Auf dem Fichtelberge, dem Haupt und König des Fichtelgebirges, liegt – gleichwie auf dem Schneekopf im Thüringerwalde der Teufelskreis, auf dem Rhöngebirge in Franken das schwarze Moor, dem Pilatussee auf dem Frakmont der Schweiz, dem Frau-Hollenbad auf dem Meißner in Hessen u.a. – ein berufener unergründlicher See, der Fichtelsee genannt. Früher war er offen wie der Pilatussee, hernachmals aber hat er sich mit einer schwankenden Moordecke, gleich dem vorgenannten, überzogen und heißt nun die Seelohe, weil in dieser Gegend jeder Sumpf unter einer Moordecke Lohe genannt wird. Vier Flüsse rinnen vom Fichtelberge nach den vier Himmelsgegenden nieder, Main und Saale, Naab und Eger, deren Namensanfangsbuchstaben das Wort MENS bilden; davon entspringen Main und Naab unmittelbar dem Fichtelsee. Der Main fließt gen Westen, die Naab gen Süden, die Eger gen Osten und die Saale gen Norden. Der Main fällt in den Rhein, die Naab in die Donau, Eger und Saale strömen der Elbe zu.
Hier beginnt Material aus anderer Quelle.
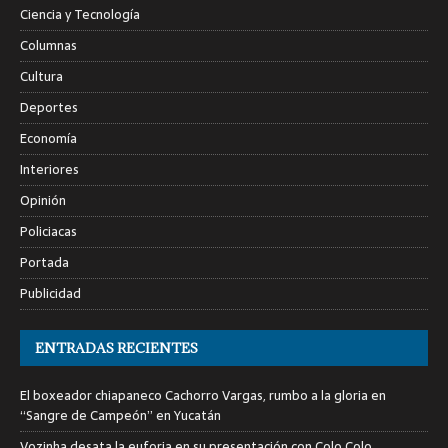
Ciencia y Tecnología
Columnas
Cultura
Deportes
Economía
Interiores
Opinión
Policiacas
Portada
Publicidad
ENTRADAS RECIENTES
El boxeador chiapaneco Cachorro Vargas, rumbo a la gloria en
“Sangre de Campeón” en Yucatán
Vozinha desata la euforia en su presentación con Colo Colo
Bei Weißenstadt fließt die Eger durch einen See, in welchem ein Pfarrer vordessen, wie die Sage geht, die Frösche stumm gemacht, wie jener Arme die zu Schwante, andere aber sagen, ein kunstbegabter Vagabund habe solch Wunderwerk für den Pfarrer verrichtet, den die Frösche unter der Predigt gestört.

Und ist noch dieses wundersam, dass jeder in den Weißenstädter See geworfene Frosch alsbald wieder herauseilt, und dass ein paar Eimer dieses Wassers, in andere Teiche geschüttet, die Frösche ebenfalls verstummen machen. - Die Eger hat in ihrem Sande Diamanten, der Main Perlen, die Saale Gold und die Naab silberflammige Steinlein geführt. Auch vom Fichtelberg geht das weit bekannte Sprichwort: Oft wirft ein Hirte nach einer Kuh mit einem Steine, der mehr wert ist als die Kuh selbst. Das alles aber war und geschah noch in der goldnen Zeit; ob und wann sie wiederkehre, bleibt in Dunkel gehüllt. In dem Fichtelsee badet sich der Nachtjäger, wie seine Sippe, Frau Holle, ihr Bad auf dem Hohen Meißner im Hessenlande hat, der Teufel das seine auf dem Schneekopf und Rübezahl seines auf dem Riesengebirge, und es ist nur gut, dass diese vier hohen Herrschaften ihre Badezeit nicht an einem und demselben Orte halten, dieweil sonst in der Welt noch viel mehr Schlimmes und Arges geschehen würde, als ohnehin geschieht, wenn der Teufel und seine Diplomaten in einem Bade beisammen sind.